Indeed, the test suite is, rather, this very bug waiting to happen. Still. Two years later.

https://git.kernel.org/pub/scm/fs/xfs/xfstests-dev.git/tree/...

Easily solved by:

    static char *argv[] = {
        FILE1,
        NULL,
    };
The xfs test program invoked by the execve() is calling getopt_long_only() passing the zero argc and a zero-length argv that execve() was given. It is quite ironic that that test program is thus exceeding the argument vector bounds and going off into some adjacent part of memory, because one of the first things that getopt_long_only() does is:

    optind = 1; /* Don't scan ARGV[0], the program name.  */


In modern programming you would reject these arguments as invalid and refuse to perform the execve syscall with something like EINVAL. Instead we now have this additional quirk that's going to be part of the Linux lore forever and people may start relying on as a feature.


At the end of the day, any system used in the real world is going to have "lore", odd quirks that only exist because of historical reasons. Sure we can try to prevent it with good programming practices, but some things are usually only obvious in hindsight, and the real world is messy.


It's all easy if you can throw backward compatibility away after every release and tell users to fuck themselves.


I, for one, would love for the Kernel to tell users to f themselves sometimes an break compatibility. In that order.


Then nobody will want to write software for your OS. But yeah supporting shit software that connect with your software sucks


In modern programming: Someone a dozen dependency-of-dependency-of-dependency steps removed from you reads an RFC tome they found under the sofa, promptly changes the API to return EINVAL for a call that previously succeeded and breaks half the world. But at least it's modern, quirk-free and pure of thought.


I think this happened recently on macos: the libc string parsing functions started complying with the C spec and broke some code (so you now need to check errno and the return value if you want to know the result was valid or not)

I don't think it was deliberate, I suspect they may have switched libc or something.
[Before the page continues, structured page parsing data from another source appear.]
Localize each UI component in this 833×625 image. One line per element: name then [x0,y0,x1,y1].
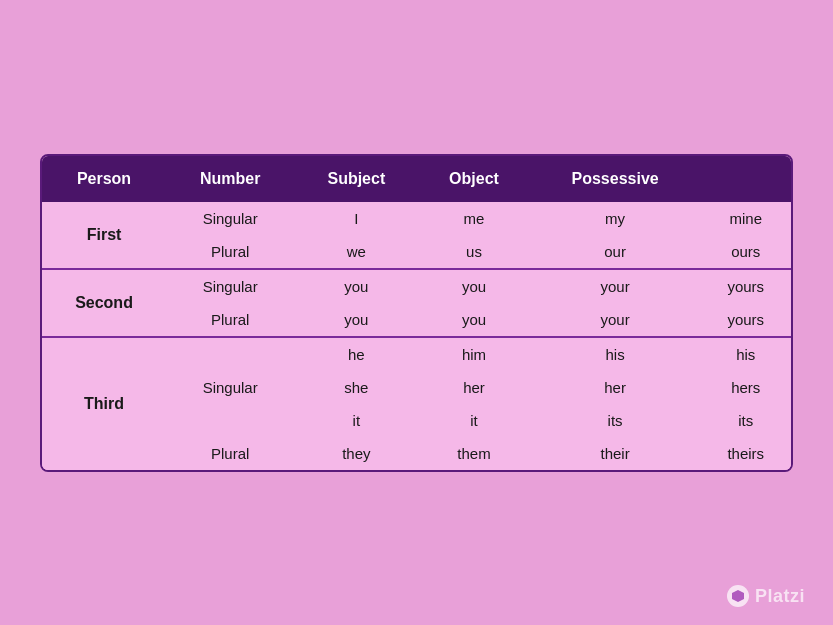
col-object: Object [418,156,529,202]
header-row: Person Number Subject Object Possessive [42,156,791,202]
possessive1-cell: our [530,235,701,269]
number-cell: Plural [166,303,294,337]
svg-marker-0 [732,590,744,602]
object-cell: her [418,371,529,404]
platzi-logo: Platzi [727,585,805,607]
object-cell: us [418,235,529,269]
pronouns-table: Person Number Subject Object Possessive … [42,156,791,470]
possessive1-cell: my [530,202,701,235]
possessive2-cell: hers [701,371,791,404]
table-row: SecondSingularyouyouyouryours [42,269,791,303]
object-cell: you [418,269,529,303]
possessive2-cell: yours [701,269,791,303]
possessive1-cell: their [530,437,701,470]
col-subject: Subject [294,156,418,202]
possessive2-cell: yours [701,303,791,337]
possessive2-cell: ours [701,235,791,269]
object-cell: me [418,202,529,235]
possessive1-cell: her [530,371,701,404]
platzi-svg-icon [731,589,745,603]
object-cell: you [418,303,529,337]
number-cell: Singular [166,269,294,303]
table-container: Person Number Subject Object Possessive … [40,154,793,472]
possessive2-cell: its [701,404,791,437]
platzi-icon [727,585,749,607]
number-cell [166,337,294,371]
possessive1-cell: your [530,303,701,337]
person-cell-third: Third [42,337,166,470]
possessive1-cell: his [530,337,701,371]
number-cell: Plural [166,437,294,470]
table-row: FirstSingularImemymine [42,202,791,235]
subject-cell: we [294,235,418,269]
subject-cell: you [294,269,418,303]
possessive2-cell: mine [701,202,791,235]
col-possessive1: Possessive [530,156,701,202]
number-cell [166,404,294,437]
possessive2-cell: theirs [701,437,791,470]
subject-cell: they [294,437,418,470]
person-cell-second: Second [42,269,166,337]
subject-cell: it [294,404,418,437]
subject-cell: he [294,337,418,371]
col-possessive2 [701,156,791,202]
possessive2-cell: his [701,337,791,371]
col-person: Person [42,156,166,202]
possessive1-cell: its [530,404,701,437]
object-cell: him [418,337,529,371]
number-cell: Singular [166,371,294,404]
number-cell: Singular [166,202,294,235]
subject-cell: I [294,202,418,235]
person-cell-first: First [42,202,166,269]
col-number: Number [166,156,294,202]
object-cell: them [418,437,529,470]
page-wrapper: Person Number Subject Object Possessive … [0,0,833,625]
possessive1-cell: your [530,269,701,303]
subject-cell: she [294,371,418,404]
subject-cell: you [294,303,418,337]
number-cell: Plural [166,235,294,269]
platzi-text: Platzi [755,586,805,607]
object-cell: it [418,404,529,437]
table-row: Thirdhehimhishis [42,337,791,371]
>First, you can pass in a zero-length argv (ie, where argv[0] is NULL), in which case the executed program will have an argv[0] that is NULL. A variety of programs will then be unhappy with you, as people discovered in CVE-2021-4034. This option exists more or less because this API was easy back in the old days of Unix.

Input validation, unsound assumptions, relying on magic values (NULL termination)

Boring stuff still causes damage


Classic array bounds error. Obviously, if argc == 0, you should not dereference anything in argv.

It also shows why C is such a hard programming language. There is nothing to help the programmer in this case. The compiler doesn't know that argc is the length of argv, so there is not even a warning if you do it wrong.


> Obviously, if argc == 0, you should not dereference anything in argv.

Quoting ISO C17:

> argv[argc] shall be a null pointer.

Not constrained on argc being greater than zero (unlike the points that follow).

So argv should always be dereferenceable within the program. It's an other question if this should be enforced by the Linux kernel or the C runtime.

https://cigix.me/c17#5.1.2.2.1.p2


You are looking at the wrong standard. Look at the one for the operating systems' APIs.


If you are writing a C program, then you should consult the C standard, and possibly POSIX. The Linux kernel + C runtime + C compiler should form a conforming implementation of the C language.

Now if the Linux kernel doesn't promise to pass a non-NULL argv (and documents so), then it should be the responsibility of the C runtime to fix that once the program reaches "main". But as I wrote earlier, it's a whole other question.


So now go and actually consult the POSIX standard, as I just said. You clearly haven't.


Why does it even matter what the POSIX standard says? The C standard dictates that `argv[argc] == NULL`, and hence argv shall always be differentiable. Thus, it is very clear that the C standard was violated by the previous Linux+crt. What POSIX says is entirely irrelevant here - if I write a standard C program, not a POSIX program, and it fails to run on the platform, then that platform has violated the C Standard.


Because you haven't grasped it either. No-one is saying that argv[argc] != NULL. But in the case being discussed by M. Siebennmann, argc is 0.

The Single Unix Specification says, very clearly:

> The argument arg0 should point to a filename string that is associated with the process being started by one of the exec functions.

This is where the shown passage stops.